Here is an example of a toy multiplexer that sets various fields in the PowerOP signal class to the correct values for the add instruction when select==1 is set.
This should give you a feel for how we work with enums and PowerOP.

    from nmigen import Module, Elaboratable, Signal, Cat, Mux
    from soc.decoder.power_enums import (Function, Form, InternalOp,
                             In1Sel, In2Sel, In3Sel, OutSel, RC, LdstLen,
                             CryIn, get_csv, single_bit_flags,
                             get_signal_name, default_values)
    from soc.decoder.power_fields import DecodeFields
    from soc.decoder.power_fieldsn import SigDecode, SignalBitRange
    from soc.decoder.power_decoder import PowerOp
    
    class Op_Add_Example(Elaboratable):
        def __init__(self):
            self.select = Signal()
            self.op_add = PowerOp()
        
        def elaborate(self, platform):
            m = Module()
            op_add = self.op_add
    
            with m.If(self.select == 1):
                m.d.comb += op_add.function_unit.eq(Function['ALU'])
                m.d.comb += op_add.form.eq(Form['XO'])
                m.d.comb += op_add.internal_op.eq(InternalOp['OP_ADD'])
                m.d.comb += op_add.in1_sel.eq(In1Sel['RA'])
                m.d.comb += op_add.in2_sel.eq(In2Sel['RB'])
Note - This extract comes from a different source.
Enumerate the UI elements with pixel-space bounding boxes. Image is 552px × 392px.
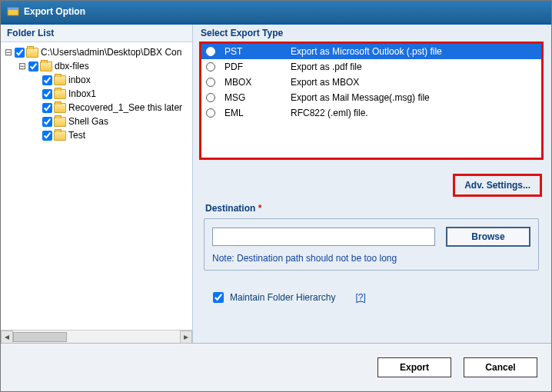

                m.d.comb += op_add.in3_sel.eq(In3Sel['NONE'])
                m.d.comb += op_add.out_sel.eq(OutSel['RT'])
                m.d.comb += op_add.rc_sel.eq(RC['RC'])
                m.d.comb += op_add.ldst_len.eq(LdstLen['NONE'])
                m.d.comb += op_add.cry_in.eq(CryIn['ZERO'])
            
            with m.Else():
                m.d.comb += op_add.function_unit.eq(0)
                m.d.comb += op_add.form.eq(0)
                m.d.comb += op_add.internal_op.eq(0)
                m.d.comb += op_add.in1_sel.eq(0)
                m.d.comb += op_add.in2_sel.eq(0)
                m.d.comb += op_add.in3_sel.eq(0)
                m.d.comb += op_add.out_sel.eq(0)
                m.d.comb += op_add.rc_sel.eq(0)
                m.d.comb += op_add.ldst_len.eq(0)
                m.d.comb += op_add.cry_in.eq(0)
            
            return m
    
    from nmigen.back import verilog
    verilog_file = "op_add_example.v"
    top = Op_Add_Example()
    f = open(verilog_file, "w")
    verilog =  verilog.convert(top, name='top', strip_internal_attrs=True, ports= top.op_add.ports())
    f.write(verilog)
    print(f"Verilog Written to: {verilog_file}")